> **What you need to do**
Your task is to find every line in the records that holds the string "ottobre" and copy it.

> **Data in this exercise**
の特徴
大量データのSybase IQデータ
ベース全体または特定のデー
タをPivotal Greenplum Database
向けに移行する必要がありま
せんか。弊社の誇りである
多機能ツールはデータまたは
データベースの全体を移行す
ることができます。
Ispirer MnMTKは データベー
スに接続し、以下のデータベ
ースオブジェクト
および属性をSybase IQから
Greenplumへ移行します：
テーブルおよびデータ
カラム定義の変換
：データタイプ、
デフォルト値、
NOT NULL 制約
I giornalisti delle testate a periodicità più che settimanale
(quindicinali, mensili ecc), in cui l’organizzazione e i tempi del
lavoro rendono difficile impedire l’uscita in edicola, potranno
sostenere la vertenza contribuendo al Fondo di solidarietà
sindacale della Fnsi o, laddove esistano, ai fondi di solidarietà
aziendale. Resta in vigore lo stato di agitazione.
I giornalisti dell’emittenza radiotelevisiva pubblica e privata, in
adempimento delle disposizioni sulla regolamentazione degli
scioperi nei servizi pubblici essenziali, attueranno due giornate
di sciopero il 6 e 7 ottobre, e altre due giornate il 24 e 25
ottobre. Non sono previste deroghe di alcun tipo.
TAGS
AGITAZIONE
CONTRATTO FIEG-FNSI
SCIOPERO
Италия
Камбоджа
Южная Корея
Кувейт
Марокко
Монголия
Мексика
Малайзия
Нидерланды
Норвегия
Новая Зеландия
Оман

---

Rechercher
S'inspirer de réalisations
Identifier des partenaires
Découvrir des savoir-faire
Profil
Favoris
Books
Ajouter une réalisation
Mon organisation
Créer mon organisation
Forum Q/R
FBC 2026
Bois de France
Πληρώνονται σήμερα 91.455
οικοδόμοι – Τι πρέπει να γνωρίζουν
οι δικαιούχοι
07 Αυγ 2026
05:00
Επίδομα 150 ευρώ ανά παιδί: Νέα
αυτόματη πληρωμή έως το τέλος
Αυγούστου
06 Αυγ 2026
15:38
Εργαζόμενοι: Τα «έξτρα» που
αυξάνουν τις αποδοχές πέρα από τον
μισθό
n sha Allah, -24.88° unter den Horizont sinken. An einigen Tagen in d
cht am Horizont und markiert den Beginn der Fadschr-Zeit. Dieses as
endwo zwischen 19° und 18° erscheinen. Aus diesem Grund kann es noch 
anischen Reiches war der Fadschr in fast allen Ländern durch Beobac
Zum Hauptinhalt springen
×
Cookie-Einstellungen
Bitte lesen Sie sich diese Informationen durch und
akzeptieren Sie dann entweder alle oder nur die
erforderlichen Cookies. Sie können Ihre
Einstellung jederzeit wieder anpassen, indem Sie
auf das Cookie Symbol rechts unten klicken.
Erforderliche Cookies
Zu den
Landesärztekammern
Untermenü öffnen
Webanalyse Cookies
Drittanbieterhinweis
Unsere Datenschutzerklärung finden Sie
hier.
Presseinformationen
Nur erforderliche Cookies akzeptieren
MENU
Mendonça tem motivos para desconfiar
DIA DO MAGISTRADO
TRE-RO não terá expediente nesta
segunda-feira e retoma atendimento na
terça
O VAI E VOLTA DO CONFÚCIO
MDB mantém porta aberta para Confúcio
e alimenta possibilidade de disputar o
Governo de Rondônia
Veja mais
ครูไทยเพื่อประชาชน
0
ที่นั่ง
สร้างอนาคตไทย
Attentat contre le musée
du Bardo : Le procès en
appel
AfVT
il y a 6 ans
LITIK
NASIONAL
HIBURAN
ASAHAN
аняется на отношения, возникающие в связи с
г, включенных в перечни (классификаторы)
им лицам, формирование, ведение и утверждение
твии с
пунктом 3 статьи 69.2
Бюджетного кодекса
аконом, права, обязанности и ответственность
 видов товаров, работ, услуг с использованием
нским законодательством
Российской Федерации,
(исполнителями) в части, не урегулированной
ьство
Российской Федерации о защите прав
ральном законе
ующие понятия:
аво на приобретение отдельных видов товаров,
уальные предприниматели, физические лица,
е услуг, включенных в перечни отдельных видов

> **Result of the task**
di sciopero il 6 e 7 ottobre, e altre due giornate il 24 e 25
ottobre. Non sono previste deroghe di alcun tipo.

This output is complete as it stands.